Maitane
no tenía en su piel la biblia en verso tatuada pero casi, unos
piercings señalaban todos y cada uno de los promontorios y
depresiones de su cuerpo, al menos en la parte que un escueto tanga
blanco dejaba al descubierto. Había llegado a la playa de la
Zurriola y había establecido un reino de toallas y pareos en su
entorno como era su costumbre. Una especie de medio novio medio bufón
compartía el minifundio en la arena ardiente y se apartaba cada vez
que se acercaba alguien a aquel dominio temporal a rendir pleitesía,
después de cumplir su función de extender la crema protectora
estrictamente donde ella no podía alcanzar con sus manos.

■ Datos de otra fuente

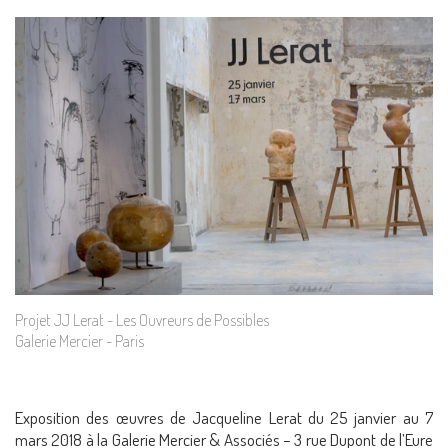
Projet JJ Lerat - Les Ouvreurs de Possibles
Galerie Mercier - Paris
Exposition des œuvres de Jacqueline Lerat du 25 janvier au 7
mars 2018 à la Galerie Mercier & Associés – 3 rue Dupont de l’Eure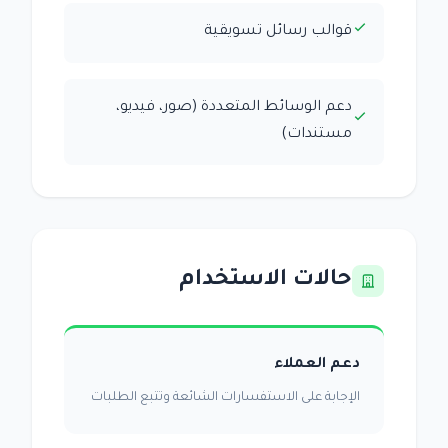
قوالب رسائل تسويقية
دعم الوسائط المتعددة (صور، فيديو،
مستندات)
حالات الاستخدام
دعم العملاء
الإجابة على الاستفسارات الشائعة وتتبع الطلبات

Maitane
aceptaba la adoración de jóvenes de ambos sexos que se le acercaban
con cierto aire de pagafantas a robarle unos instantes de su
dedicación al cancerígeno natural.
Murray
bajó a la playa con su más pequeño descendiente, provisto de cubo,
pala, pelota de rugby playera, gorras, bañadores, crema
superprotectora al máximo y todas las instrucciones de la madre de
la criatura, cuando la tarde soleada ya empezaba a ser más
soportable. Encontró para establecerse un hueco entre el límite de
la marea y el límite de la música reggaetón que los nuevos vascos
difundían con sus aparatos para vengarse del trato que Lope de
Aguirre y otros ancestros de por aquí infligieron en el pasado a las
tribus indígenas de su procedencia. Una vez extendida su toalla,
ésta tenía una frontera común con el feudo de aquella joven cuya
cara, no las tetas perforadas por dos palillos metálicos a la altura
de los pezones, le sonaba algo, quizá una andereño de alguno de sus
hijos o una empleada de la caja de ahorros del barrio o la cajera del
supermercado… el caso es que no saludó a Maitane que ignoró
completamente su presencia.
Mientras
el vástago correteaba por aquí y por allí, los ojos de Murray iban
de la obligatoria vigilancia de los riesgos infantiles de su
izquierda a la borrosa lectura de los tatuajes de la fémina de su
derecha, de la indiferencia por los incordios que el niño podía
causar a otros usuarios de la polución acuática de la orilla de su
izquierda al interés científico por la enumeración de los objetos
perforantes que se podían identificar en el cuerpo turgente de su
derecha.
Confortablemente
instalado bajo su ridícula sombrilla, poco a poco empezó a sentirse
incómodo, cuando un pitón de miura empezó a empujar el textil de
su bañador para probar su resistencia al desgarro a la altura de su
entrepierna, hasta que llegó un momento en que fue consciente que se
encontraba en situación de ganar el premio a la mejor interpretación
masculina en el Festival de Cine Porno de su Litzartza natal si
existiera. Y entonces fue cuando llegó el niño corriendo y
gritando:
-
¡Levántate, aitá! ¡Que la amá viene por ahí a buscarnos y no
nos ve!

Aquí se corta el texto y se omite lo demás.